→ What you will do: From the line containing "but also contribute to the development of" to the end of the listing, write out every line exactly; leave out everything else.

→ Materials provided:
- - - - - - -

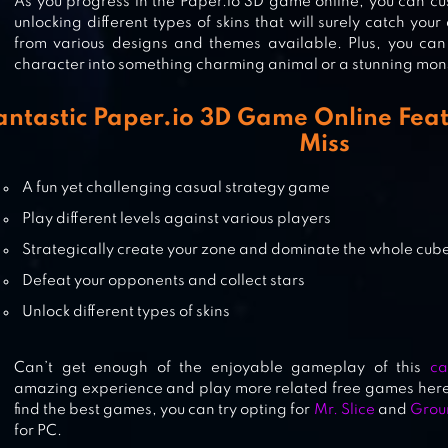
As you progress in the Paper.io 3D game online, you can cu
unlocking different types of skins that will surely catch you
from various designs and themes available. Plus, you can
character into something charming animal or a stunning mon
CASTLE RAID!
antastic Paper.io 3D Game Online Feat
Miss
A fun yet challenging casual strategy game
ROOF RAILS
Play different levels against various players
Strategically create your zone and dominate the whole cub
Defeat your opponents and collect stars
Unlock different types of skins
Can’t get enough of the enjoyable gameplay of this
ca
amazing experience and play more related free games here 
find the best games, you can try opting for
Mr. Slice
and
Groun
for PC.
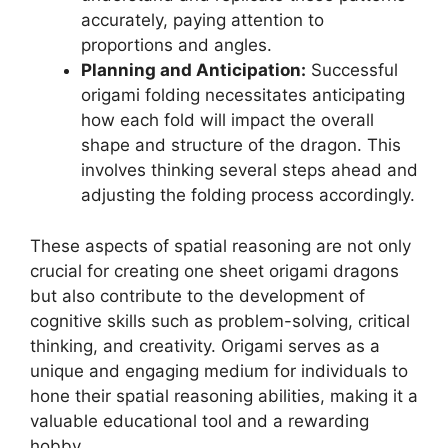
accurately, paying attention to
proportions and angles.
Planning and Anticipation:
Successful
origami folding necessitates anticipating
how each fold will impact the overall
shape and structure of the dragon. This
involves thinking several steps ahead and
adjusting the folding process accordingly.
These aspects of spatial reasoning are not only
crucial for creating one sheet origami dragons
but also contribute to the development of
cognitive skills such as problem-solving, critical
thinking, and creativity. Origami serves as a
unique and engaging medium for individuals to
hone their spatial reasoning abilities, making it a
valuable educational tool and a rewarding
hobby.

- - - - - - -

→ Solution:
but also contribute to the development of
cognitive skills such as problem-solving, critical
thinking, and creativity. Origami serves as a
unique and engaging medium for individuals to
hone their spatial reasoning abilities, making it a
valuable educational tool and a rewarding
hobby.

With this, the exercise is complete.